4: Hogarth's Self-Portrait with Pug
William Hogarth
Portrait of the Painter and His Pug, 1745
Oil on canvas, w69.9 cm x h90 cm (27.5" x 35.4")
Tate Britain, London, United Kingdom
One of those visual-jokery, self-portrait-within-a-portrait, "what is real" deals that artists like to do. Here, it is believed that Hogarth's pug (that's an old-timey pug, before we smashed in their faces!) is used as a playful stand-in for the artist's own "pugnacious" personality, and the dog also helps achieve the intentional undercutting of formality (the books of Shakespeare, Swift and Milton, the inscribed palette, the elegant draped cloth) with informality (note the dog's tongue out, its ears rolled up, and its lack of interest in the painting stuff, plus Hogarth's wardrobe in his 'portrait' and the cloth continued out of the frame into the 'real' world of the painting) that this piece has going on.

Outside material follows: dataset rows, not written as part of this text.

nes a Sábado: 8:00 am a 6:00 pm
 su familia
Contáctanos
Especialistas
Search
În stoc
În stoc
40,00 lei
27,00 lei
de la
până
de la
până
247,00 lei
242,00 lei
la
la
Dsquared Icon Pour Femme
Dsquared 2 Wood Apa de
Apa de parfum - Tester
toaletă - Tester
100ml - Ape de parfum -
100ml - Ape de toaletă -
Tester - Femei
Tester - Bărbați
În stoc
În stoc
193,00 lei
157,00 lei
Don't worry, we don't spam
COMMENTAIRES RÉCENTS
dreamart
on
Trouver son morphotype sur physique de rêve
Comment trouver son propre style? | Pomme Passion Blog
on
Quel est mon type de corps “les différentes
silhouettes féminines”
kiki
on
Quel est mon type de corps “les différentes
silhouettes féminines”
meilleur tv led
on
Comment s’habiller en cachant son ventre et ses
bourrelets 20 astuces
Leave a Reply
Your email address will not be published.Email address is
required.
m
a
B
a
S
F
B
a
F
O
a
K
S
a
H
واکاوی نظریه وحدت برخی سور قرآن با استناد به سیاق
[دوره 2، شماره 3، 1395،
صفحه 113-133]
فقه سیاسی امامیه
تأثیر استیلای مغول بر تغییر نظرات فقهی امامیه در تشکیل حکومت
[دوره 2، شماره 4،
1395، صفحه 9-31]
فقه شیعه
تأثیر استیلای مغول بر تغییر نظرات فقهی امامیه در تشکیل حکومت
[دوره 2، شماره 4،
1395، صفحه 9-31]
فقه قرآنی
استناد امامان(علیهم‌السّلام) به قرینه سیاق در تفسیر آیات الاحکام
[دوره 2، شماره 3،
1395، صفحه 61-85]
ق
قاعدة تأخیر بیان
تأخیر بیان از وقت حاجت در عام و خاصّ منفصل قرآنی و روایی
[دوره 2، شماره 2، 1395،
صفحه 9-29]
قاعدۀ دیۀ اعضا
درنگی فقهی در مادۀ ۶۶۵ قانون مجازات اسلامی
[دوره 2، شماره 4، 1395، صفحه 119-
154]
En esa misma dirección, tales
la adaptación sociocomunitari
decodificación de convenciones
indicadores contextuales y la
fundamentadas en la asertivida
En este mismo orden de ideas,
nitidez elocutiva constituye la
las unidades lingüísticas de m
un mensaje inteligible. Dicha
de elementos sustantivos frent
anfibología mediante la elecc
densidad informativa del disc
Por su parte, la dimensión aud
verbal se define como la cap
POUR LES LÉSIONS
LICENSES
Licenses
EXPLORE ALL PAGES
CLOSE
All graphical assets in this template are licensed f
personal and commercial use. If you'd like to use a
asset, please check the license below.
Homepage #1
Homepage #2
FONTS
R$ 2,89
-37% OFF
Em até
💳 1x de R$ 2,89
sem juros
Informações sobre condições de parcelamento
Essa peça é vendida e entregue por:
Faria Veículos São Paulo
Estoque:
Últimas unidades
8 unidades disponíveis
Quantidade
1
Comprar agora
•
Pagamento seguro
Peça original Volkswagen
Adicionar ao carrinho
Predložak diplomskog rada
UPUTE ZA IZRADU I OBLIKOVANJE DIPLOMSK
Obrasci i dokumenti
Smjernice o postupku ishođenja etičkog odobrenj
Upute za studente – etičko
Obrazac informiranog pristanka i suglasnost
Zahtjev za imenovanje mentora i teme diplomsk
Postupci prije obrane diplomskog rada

To elaborate slightly: whenever an artist does a self-portrait, they're telling you what they think their work is 'about' in some way, and Hogarth's decision to include his dog (especially his dog in this attitude) tells us a lot about him as a painter. Specifically, this painting suggests that his professional ambitions were real, his interest in realism and high artistic standards completely serious — but that wasn't going to stop an equally real willingness to make and take a joke (particularly jokes based in attention in realism).
Which would line up pretty well, since Hogarth's reputation today is as a master of satire, parody and caricature, in addition to realism.